- **TASK ITEM**: Transcribe exactly, and only, the lines from the one containing "から紫、青、緑、赤の順番になり、すべての移動平均線が" through the last line of the data.

- **DATA FOR ANALYSIS**:
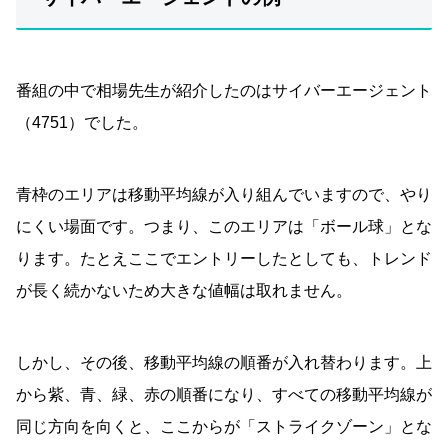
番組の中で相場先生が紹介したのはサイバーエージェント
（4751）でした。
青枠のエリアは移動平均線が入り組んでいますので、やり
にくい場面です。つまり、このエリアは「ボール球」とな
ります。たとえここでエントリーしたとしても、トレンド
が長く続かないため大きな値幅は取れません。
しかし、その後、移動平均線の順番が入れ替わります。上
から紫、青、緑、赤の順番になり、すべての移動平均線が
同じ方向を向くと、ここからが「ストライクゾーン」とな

- **ANSWER TO THIS TASK**:
から紫、青、緑、赤の順番になり、すべての移動平均線が
同じ方向を向くと、ここからが「ストライクゾーン」とな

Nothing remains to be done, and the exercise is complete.